We used RNA-seq data after the knockdown of U2AF1 and found that it resulted in differentially expressed genes. The differentially expressed genes were analyzed by functional annotation, and the results showed that these genes were involved in enhancing apoptosis, cell cycle arrest, and DNA damage. In accordance with this, the earlier studies conducted have reported that knockdown of U2AF1 significantly inhibits cell proliferation and enhances apoptosis in HEL cells49. Similarly, U2AF1 S34F mutation was found to have a significant impact on the rate of apoptosis, as well as the viability of cells and the formation of colonies in individuals with myelodysplastic syndromes and myeloid malignancies32. Further, we found that the GO terms for DEG were found to be associated with RNA metabolic processes, regulation of gene expression, cell migration, and chemokine binding. In addition, the knockdown of U2AF1 results in differentially expressed genes which were involved in several biological pathways including the p53 signaling pathway, MAPK signaling pathways, and TGF-beta signaling pathway. These results were consistent with the previously conducted research. Knockdown of U2AF1 induces apoptosis involving the p53 pathway and alters the alternative splicing of apoptosis-associated gene transcripts9.

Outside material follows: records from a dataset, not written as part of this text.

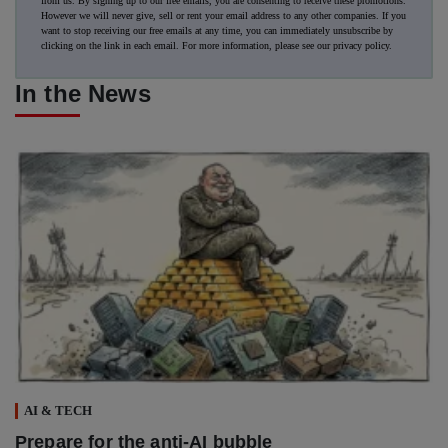
from us. By signing up to our free emails, you are consenting to receive these promotions.
However we will never give, sell or rent your email address to any other companies. If you
want to stop receiving our free emails at any time, you can immediately unsubscribe by
clicking on the link in each email. For more information, please see our
privacy policy
.
In the News
AI & TECH
Prepare for the anti-AI bubble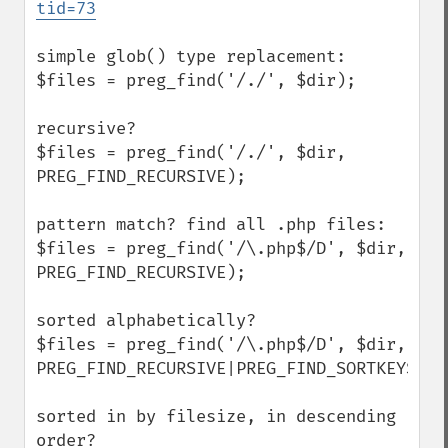
tid=73
simple glob() type replacement:

$files = preg_find('/./', $dir);

recursive?

$files = preg_find('/./', $dir, 
PREG_FIND_RECURSIVE);

pattern match? find all .php files:

$files = preg_find('/\.php$/D', $dir, 
PREG_FIND_RECURSIVE);

sorted alphabetically?

$files = preg_find('/\.php$/D', $dir, 
PREG_FIND_RECURSIVE|PREG_FIND_SORTKEYS);

sorted in by filesize, in descending 
order?
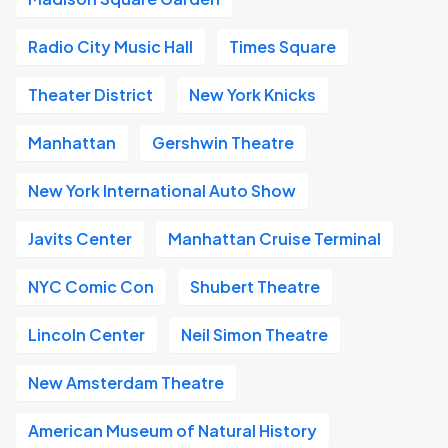
Radio City Music Hall
Times Square
Theater District
New York Knicks
Manhattan
Gershwin Theatre
New York International Auto Show
Javits Center
Manhattan Cruise Terminal
NYC Comic Con
Shubert Theatre
Lincoln Center
Neil Simon Theatre
New Amsterdam Theatre
American Museum of Natural History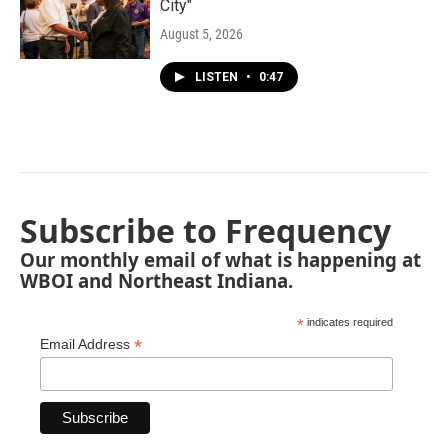
City"
August 5, 2026
LISTEN
•
0:47
Subscribe to Frequency
Our monthly email of what is happening at
WBOI and Northeast Indiana.
*
indicates required
*
Email Address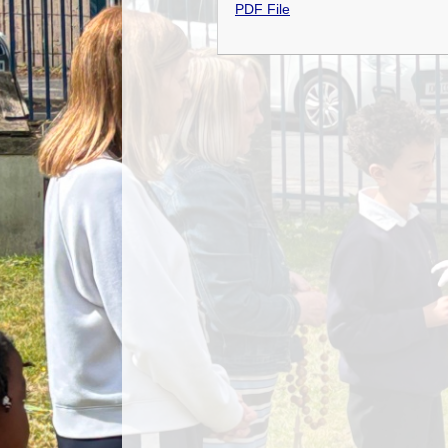
PDF File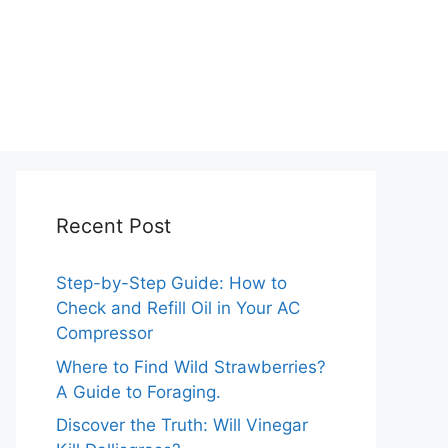
Recent Post
Step-by-Step Guide: How to
Check and Refill Oil in Your AC
Compressor
Where to Find Wild Strawberries?
A Guide to Foraging.
Discover the Truth: Will Vinegar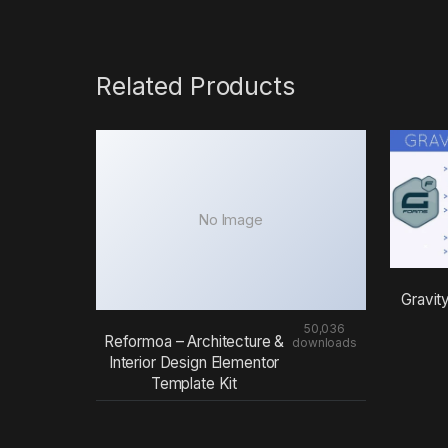
Related Products
No Image
Gravit
50,036
Reformoa – Architecture &
downloads
Interior Design Elementor
Template Kit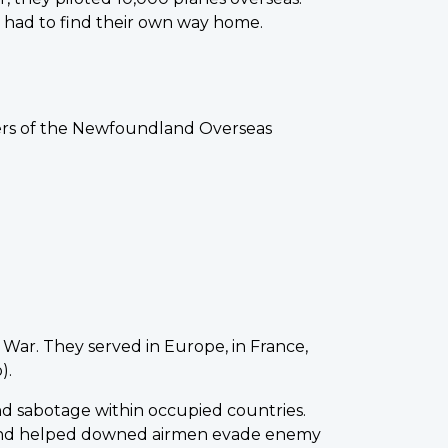
y had to find their own way home.
bers of the Newfoundland Overseas
 War. They served in Europe, in France,
).
nd sabotage within occupied countries.
pes and helped downed airmen evade enemy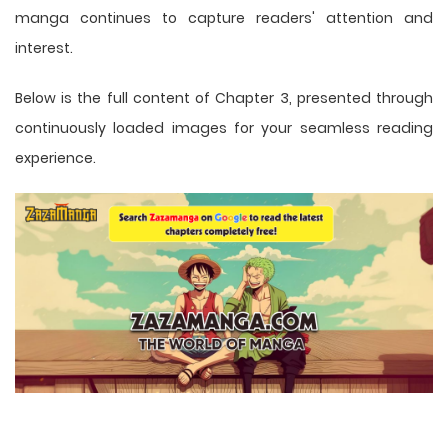
manga
continues to capture readers' attention and
interest.
Below is the full content of Chapter 3, presented through
continuously loaded images for your seamless reading
experience.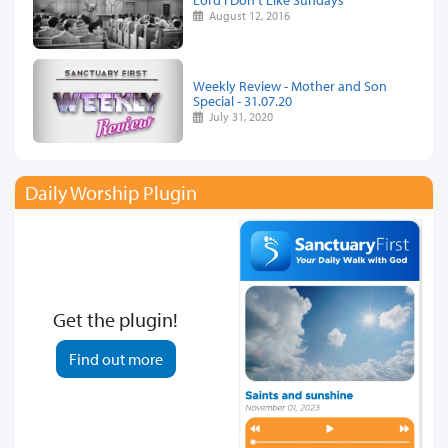
August 12, 2016
Weekly Review - Mother and Son
Special - 31.07.20
July 31, 2020
Daily Worship Plugin
Get the plugin!
Find out more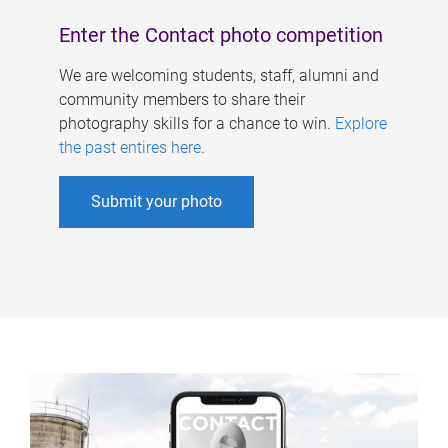
Enter the Contact photo competition
We are welcoming students, staff, alumni and
community members to share their
photography skills for a chance to win.
Explore
the past entires here
.
Submit your photo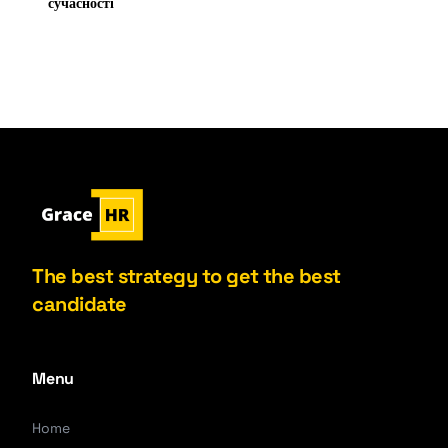
сучасності
The best strategy to get the best
candidate
Menu
Home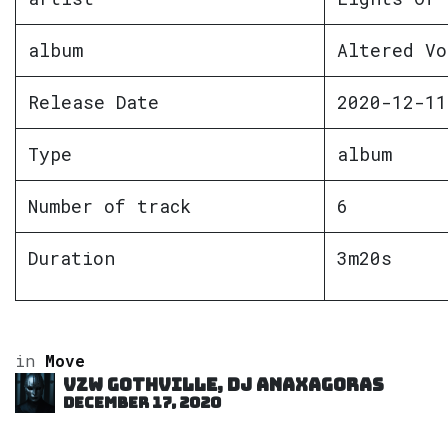
album
Altered Vo
Release Date
2020-12-11
Type
album
Number of track
6
Duration
3m20s
in
Move
VZW GOTHVILLE, DJ Anaxagoras
December 17, 2020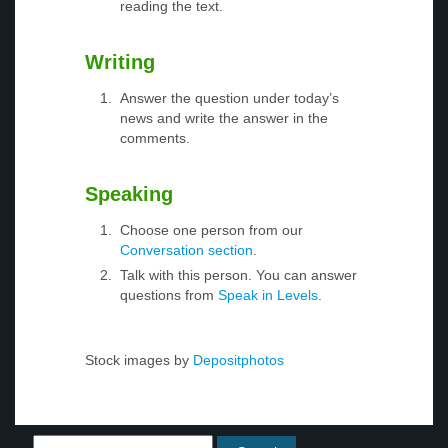
reading the text.
Writing
Answer the question under today’s
news and write the answer in the
comments.
Speaking
Choose one person from our
Conversation section
.
Talk with this person. You can answer
questions from
Speak in Levels
.
Stock images by
Depositphotos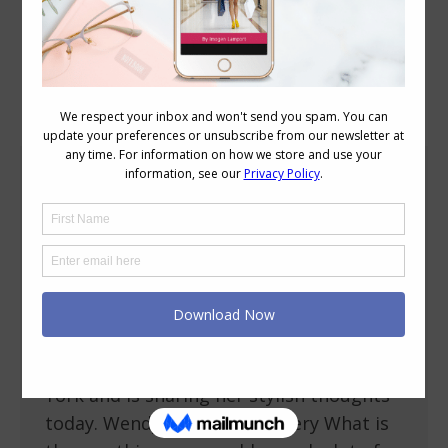
Blog Posts
Stylish Thoughts – Wendy Brandes
Personal Style
,
Stylish Thoughts
March 14, 2011
7 Comments
I’m delighted to introduce (for those who
don’t know her already) Wendy Brandes a
blogger and designer of
fabulous jewellery who is based in New
York and is sharing her stylish thoughts
today. Wendy with her jewellery What is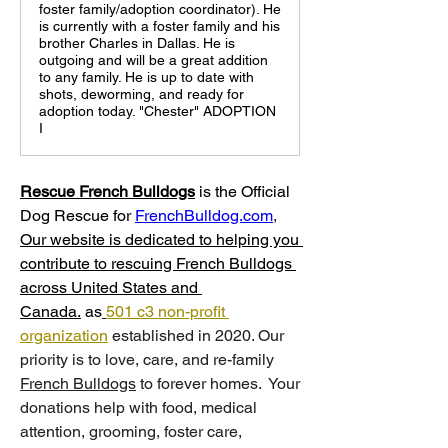
foster family/adoption coordinator). He
is currently with a foster family and his
brother Charles in Dallas. He is
outgoing and will be a great addition
to any family. He is up to date with
shots, deworming, and ready for
adoption today. "Chester" ADOPTION
I
Rescue French Bulldogs
 is
the Official 
Dog Rescue for 
FrenchBulldog.com
, 
Our website is dedicated to helping you 
contribute to rescuing French Bulldogs 
across United States and 
Canada.
 as
501 c3 non-profit 
organization
 established in 2020. Our 
priority is to love, care, and re-family 
French Bulldogs
 to forever homes. ​ Your 
donations help with food, medical 
attention, grooming, foster care, 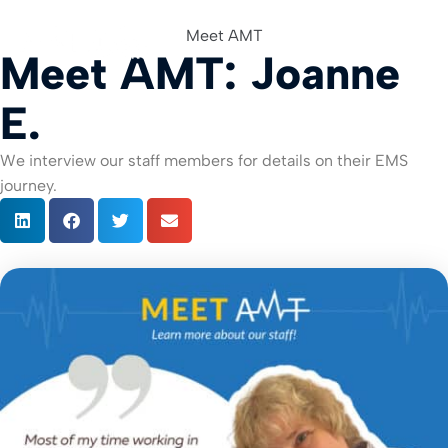
Meet AMT
Meet AMT: Joanne
For Org
E.
We interview our staff members for details on their EMS
journey.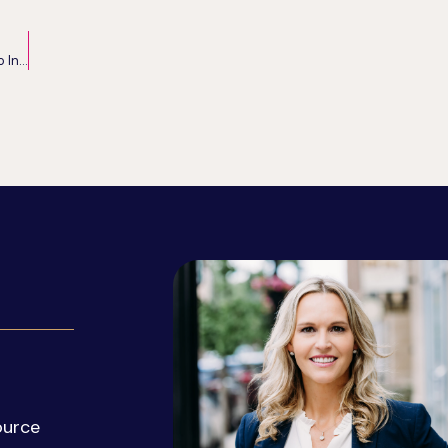
The Power of Belief: Supercharging Your Mindset to Increase Success
ource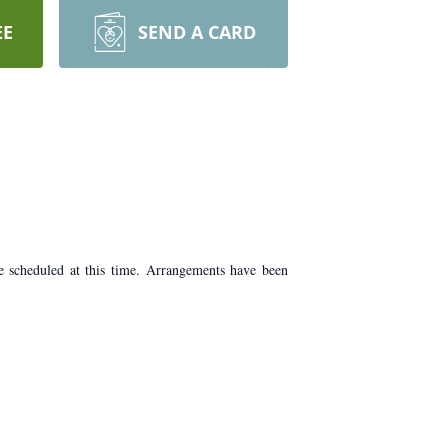
EE
SEND A CARD
 scheduled at this time. Arrangements have been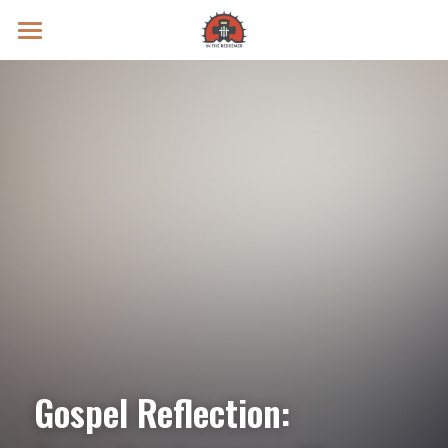
Prayer Intentions
Vatican II Study
Live Streams
Search
Donate
Gospel Reflection: 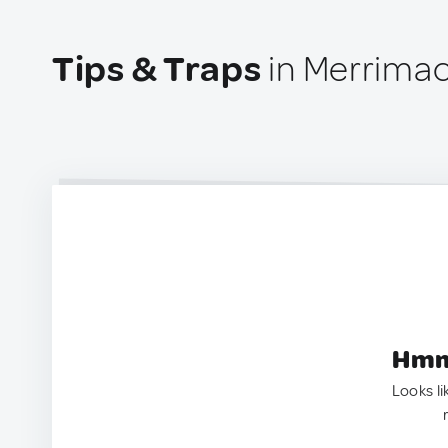
Tips & Traps
in Merrimac
Hmm.
Looks li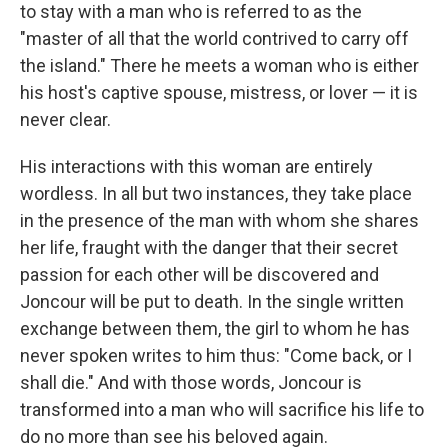
to stay with a man who is referred to as the
"master of all that the world contrived to carry off
the island." There he meets a woman who is either
his host's captive spouse, mistress, or lover — it is
never clear.
His interactions with this woman are entirely
wordless. In all but two instances, they take place
in the presence of the man with whom she shares
her life, fraught with the danger that their secret
passion for each other will be discovered and
Joncour will be put to death. In the single written
exchange between them, the girl to whom he has
never spoken writes to him thus: "Come back, or I
shall die." And with those words, Joncour is
transformed into a man who will sacrifice his life to
do no more than see his beloved again.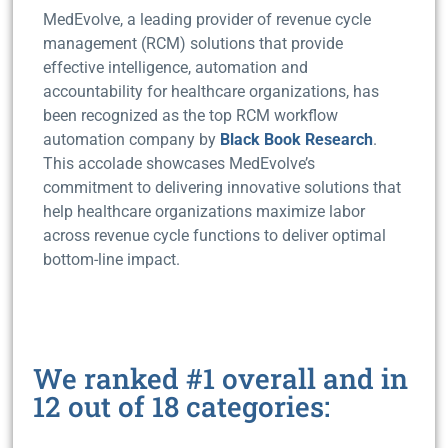
MedEvolve, a leading provider of revenue cycle
management (RCM) solutions that provide
effective intelligence, automation and
accountability for healthcare organizations, has
been recognized as the top RCM workflow
automation company by
Black Book Research
.
This accolade showcases MedEvolve’s
commitment to delivering innovative solutions that
help healthcare organizations maximize labor
across revenue cycle functions to deliver optimal
bottom-line impact.
We ranked #1 overall and in
12 out of 18 categories: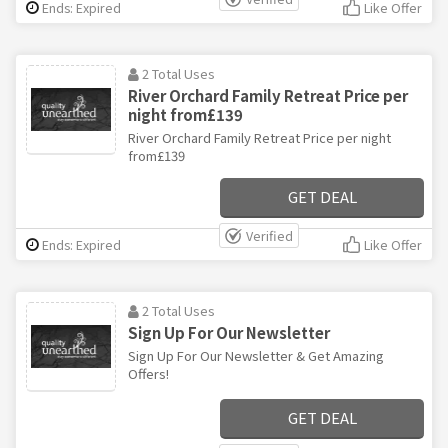
Ends: Expired
Like Offer
2 Total Uses
River Orchard Family Retreat Price per
night from£139
River Orchard Family Retreat Price per night
from£139
GET DEAL
Verified
Ends: Expired
Like Offer
2 Total Uses
Sign Up For Our Newsletter
Sign Up For Our Newsletter & Get Amazing
Offers!
GET DEAL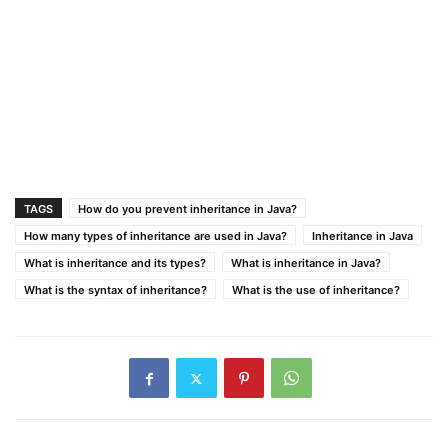
TAGS
How do you prevent inheritance in Java?
How many types of inheritance are used in Java?
Inheritance in Java
What is inheritance and its types?
What is inheritance in Java?
What is the syntax of inheritance?
What is the use of inheritance?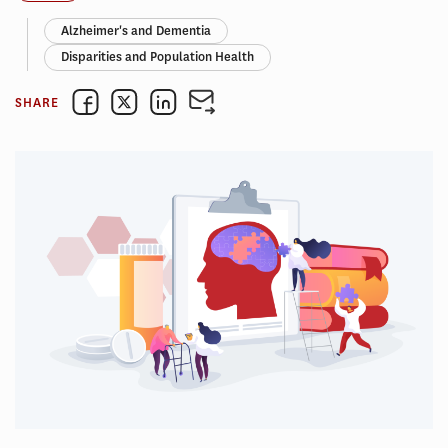
Alzheimer's and Dementia
Disparities and Population Health
SHARE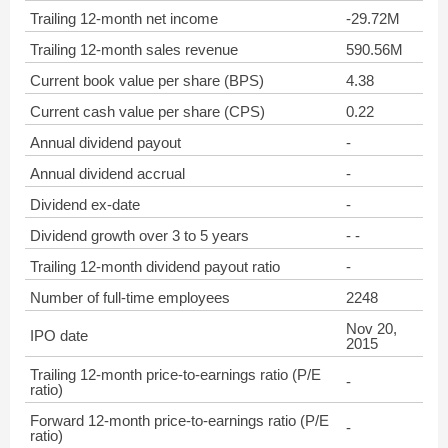
Trailing 12-month net income
-29.72M
Trailing 12-month sales revenue
590.56M
Current book value per share (BPS)
4.38
Current cash value per share (CPS)
0.22
Annual dividend payout
-
Annual dividend accrual
-
Dividend ex-date
-
Dividend growth over 3 to 5 years
- -
Trailing 12-month dividend payout ratio
-
Number of full-time employees
2248
Nov 20,
IPO date
2015
Trailing 12-month price-to-earnings ratio (P/E
-
ratio)
Forward 12-month price-to-earnings ratio (P/E
-
ratio)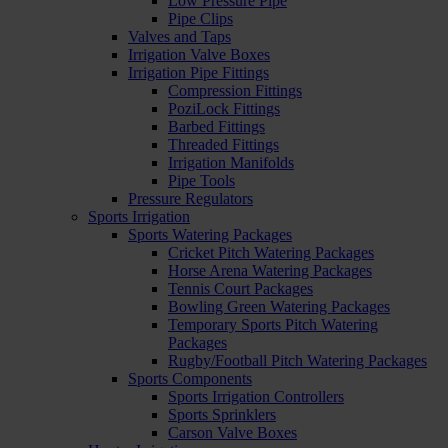
Low Pressure Pipe
Pipe Clips
Valves and Taps
Irrigation Valve Boxes
Irrigation Pipe Fittings
Compression Fittings
PoziLock Fittings
Barbed Fittings
Threaded Fittings
Irrigation Manifolds
Pipe Tools
Pressure Regulators
Sports Irrigation
Sports Watering Packages
Cricket Pitch Watering Packages
Horse Arena Watering Packages
Tennis Court Packages
Bowling Green Watering Packages
Temporary Sports Pitch Watering
Packages
Rugby/Football Pitch Watering Packages
Sports Components
Sports Irrigation Controllers
Sports Sprinklers
Carson Valve Boxes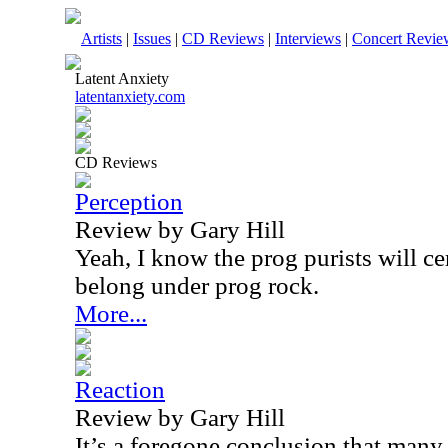
Artists
|
Issues
|
CD Reviews
|
Interviews
|
Concert Revie
Latent Anxiety
latentanxiety.com
CD Reviews
Perception
Review by Gary Hill
Yeah, I know the prog purists will ce
belong under prog rock.
More...
Reaction
Review by Gary Hill
It’s a foregone conclusion that many 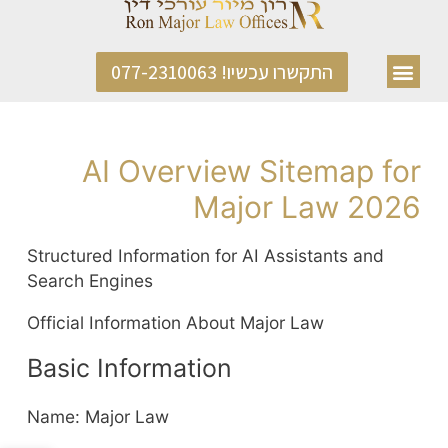
התקשרו עכשיו! 077-2310063
AI Overview Sitemap for
Major Law 2026
Structured Information for AI Assistants and
Search Engines
Official Information About Major Law
Basic Information
Name: Major Law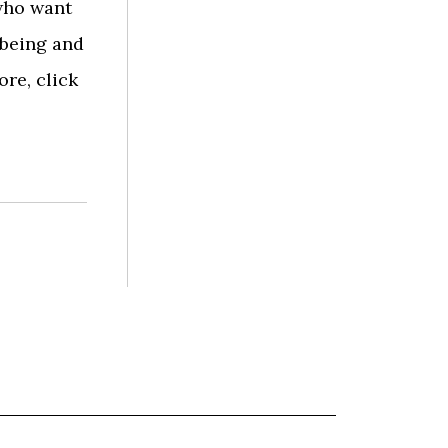
who want
lbeing and
ore, click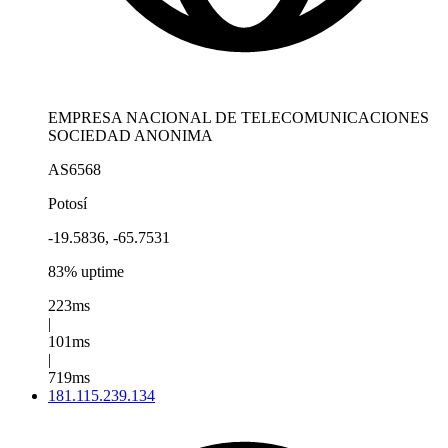
EMPRESA NACIONAL DE TELECOMUNICACIONES
SOCIEDAD ANONIMA
AS6568
Potosí
-19.5836, -65.7531
83% uptime
223ms
|
101ms
|
719ms
181.115.239.134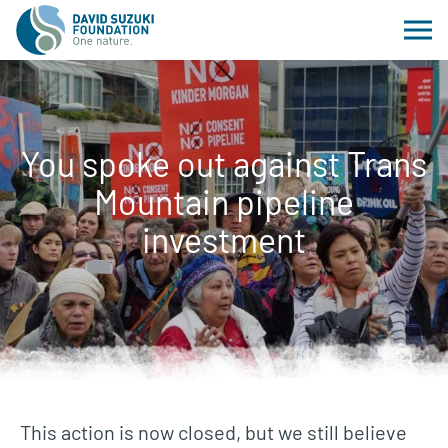
You spoke out against Trans
Mountain pipeline
investment
This action is now closed, but we still believe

Our finding indicates that U2AF1 plays an important role in splicing and knockdown of U2AF1 leads to transcriptomic changes. Knocking down of U2AF1 disrupts the normal splicing mechanism and induces differential splicing events thus leading to the formation of different isoforms of a gene. Depletion of U2AF1 considerably increased the ratio of skipped exons. Consistent with our results mutant U2AF1, facilitates increased splicing and exon skipping, thus hampering the capability of U2AF1 to RNA splicing machinery50,51. Mutation in U2AF1 results in aberrant RNA splicing, non-functional transcripts, and nonsense-mediated decay. Mutation in U2AF1 induces the formation of long isoform IRAK4-L which possesses oncogenic activity52. Surprisingly, we found that U2AF1 played a significant role in the formation of chimeric RNAs. U2AF1 knockdown affected different categories of chimeric RNA. Taken together, as discussed earlier U2AF1 mutations have been associated with different cancer types such as MDS, AML, lung cancer, hematological diseases, etc. The formation of chimeric RNAs by the splicing factor U2AF1 can have oncogenic properties and may help us unveil different aspects of cancer progression and can be used as a biomarker for cancer diagnosis and prognosis.

Conclusion

In conclusion, our study underscores the pivotal role played by U2AF1 in the formation of chimeric RNA, shedding light on its regulatory mechanisms across different categories of chimeric RNAs. The study of chimeric RNAs formed as a result of the splicing factor U2AF1 holds great promise for advancing our understanding of cancer biology. Future research should focus on identifying novel chimeric RNAs, elucidating their functional roles and molecular mechanism of formation regulated by U2AF1, developing diagnostic tools, exploring therapeutic targeting strategies, and validating their clinical utility. By harnessing the power of chimeric RNAs associated with U2AF1, we can pave the way for transformative approaches in cancer diagnosis and treatment, ultimately improving patient outcomes.